Problems with lts__t_requests_srcunit_tex_aperture_peer


I’m testing P2P memory access, I want to know when local GPU data cache miss, how many sectors will be transfered. So, I perform a kernel to read peer GPU memory and test lts__t_requests_srcunit_tex_aperture_peer metric, but I got a zero value.

Did I misunderstand something? And how to test peer memory access correctly by ncu?

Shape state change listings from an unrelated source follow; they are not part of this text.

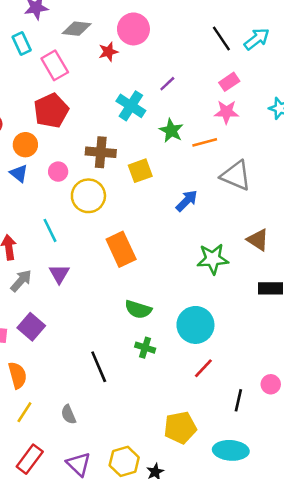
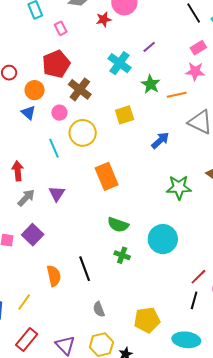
pink rectangle: (55, 65) -> (61, 28), size x0.6
brown cross: (101, 152) -> (80, 89), moved, turned 30
cyan line: (50, 230) -> (54, 148), moved
red line: (203, 368) -> (198, 277), moved
orange semicircle: (17, 375) -> (54, 276), moved
gray semicircle: (69, 414) -> (99, 309), moved

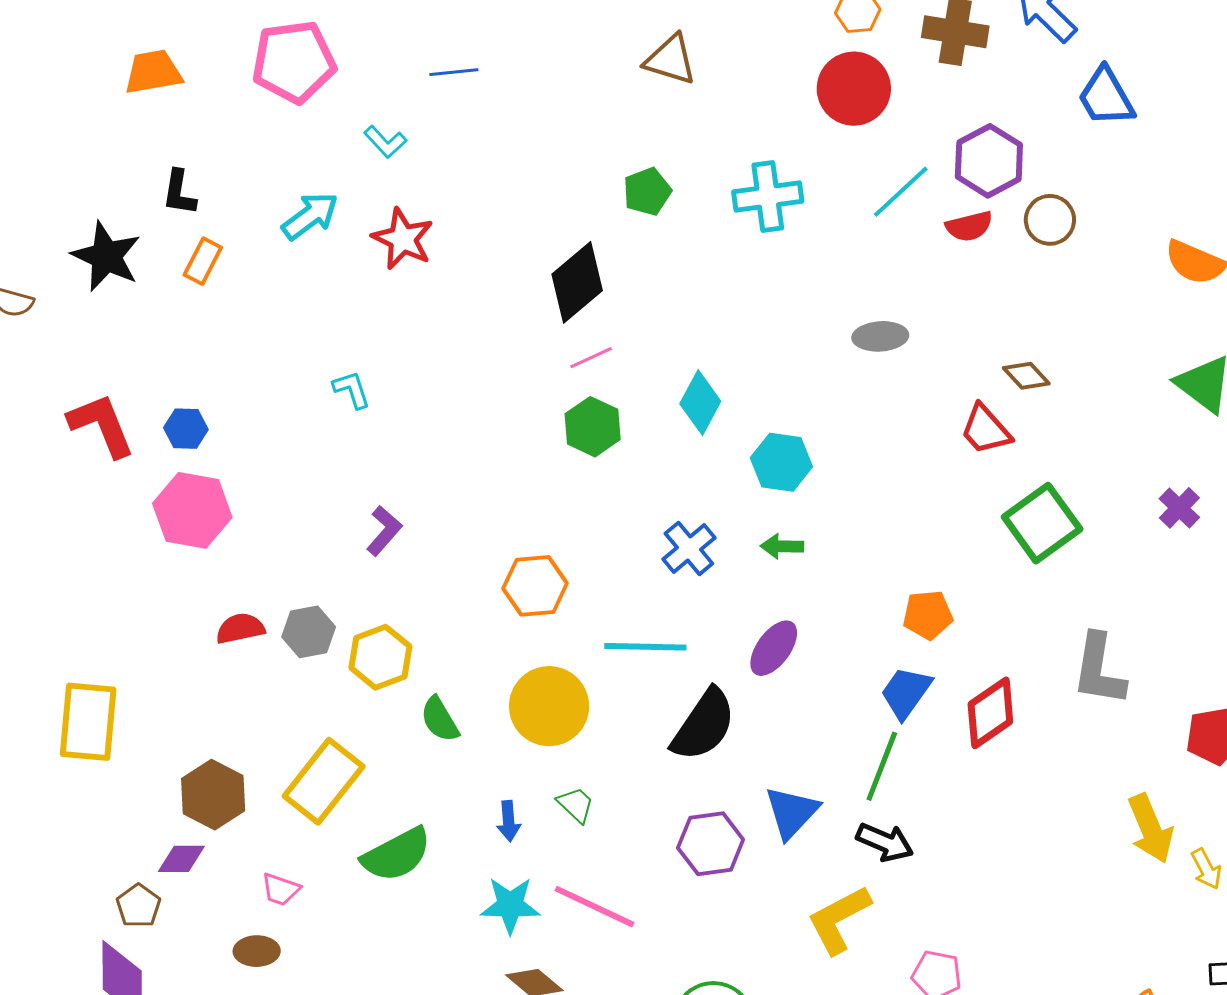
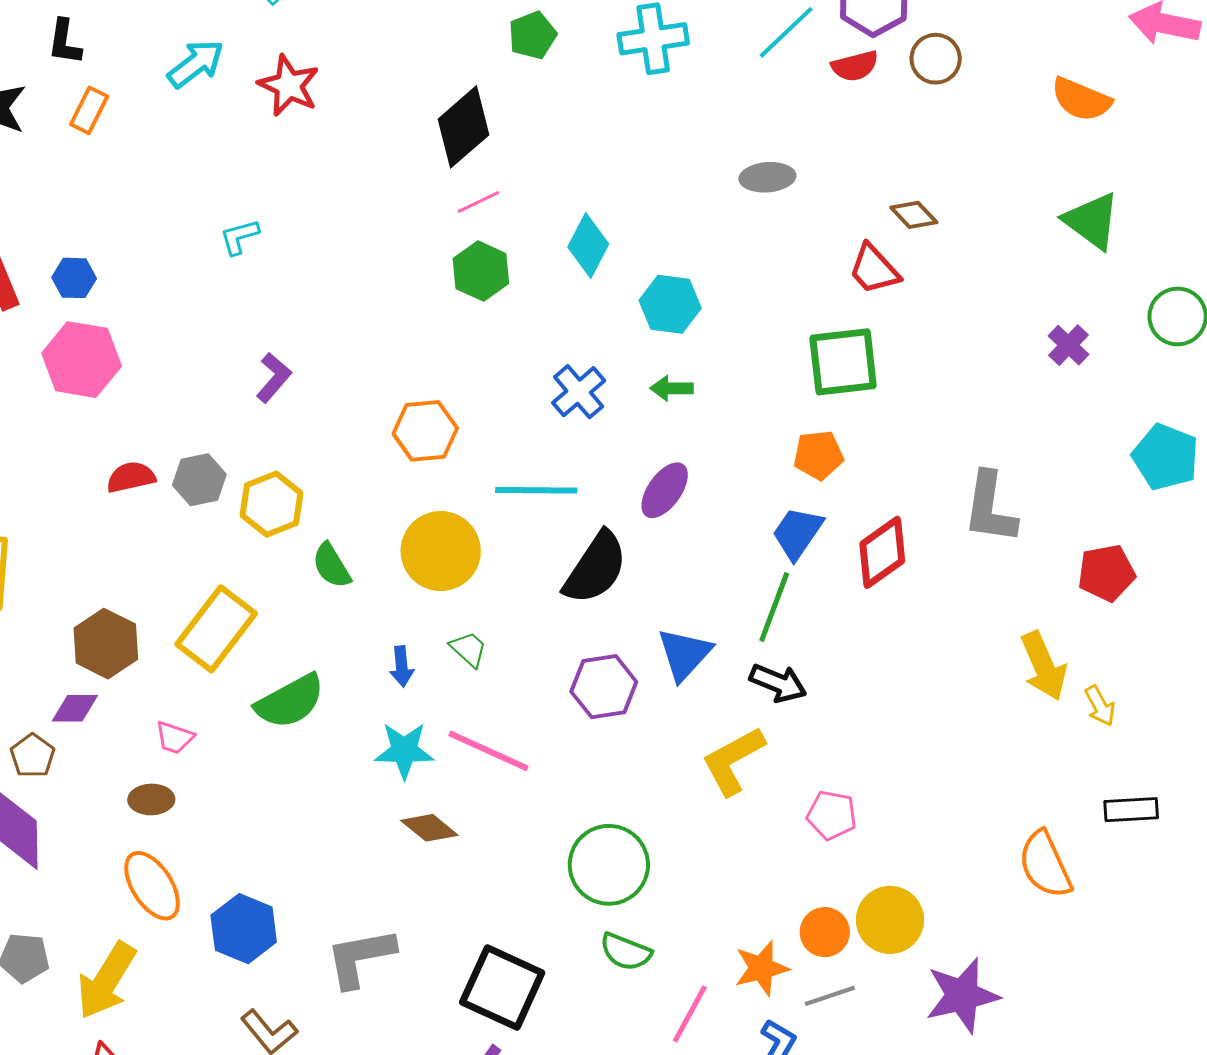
cyan L-shape: (352, 390) -> (239, 237), turned -87
green square: (1042, 523) -> (843, 362), moved, turned 30

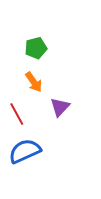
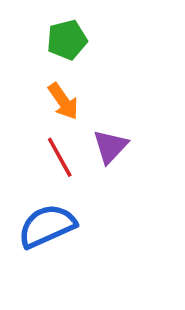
red line: (17, 114) -> (60, 157), moved

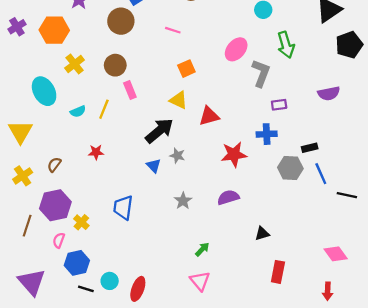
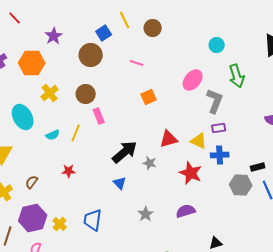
yellow triangle: (179, 100) -> (199, 141), moved
purple rectangle: (279, 105) -> (219, 128), moved
red star: (234, 154) -> (191, 173), turned 30
gray star: (177, 156) -> (150, 163), moved
yellow cross: (81, 222) -> (60, 224), moved

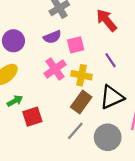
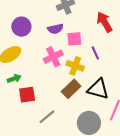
purple line: (111, 60) -> (95, 53), moved
black triangle: (112, 97) -> (98, 89), turned 30
gray line: (75, 131) -> (47, 117), moved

The metric you’re looking at should give some information if there is peer reads. A request could be comprised of multiple sector reads, so in our memory calculations, we use this metric for peer accesses “lts__t_sectors_srcunit_tex_aperture_peer_lookup_miss.sum”. You could try collecting that. Please share a screenshot of the L2 Cache table from the Memory Workload Analysis like the one below. That will help us verify if peer accesses are actually occurring.

L2 Cache table:

I tried lts__t_sectors_srcunit_tex_aperture_peer_lookup_miss.sum metric, also got a zero value.

And below is the nvlink received bytes and transmitted bytes, which indicates data transfer actually happened.

Moreover, if I collect l1tex__m_xbar2l1tex_read_sectors, I can get a value match nvlink user received data.

I didn’t realize you were using NVLINK, as opposed to PCIe. The peer metrics are for PCIe connected GPUs. The NVLINK section is what will show the communication between GPUs in your system. The only thing to be aware of is that they are device-wide, so you want to make sure that you don’t have traffic generated by other applications running at the same time.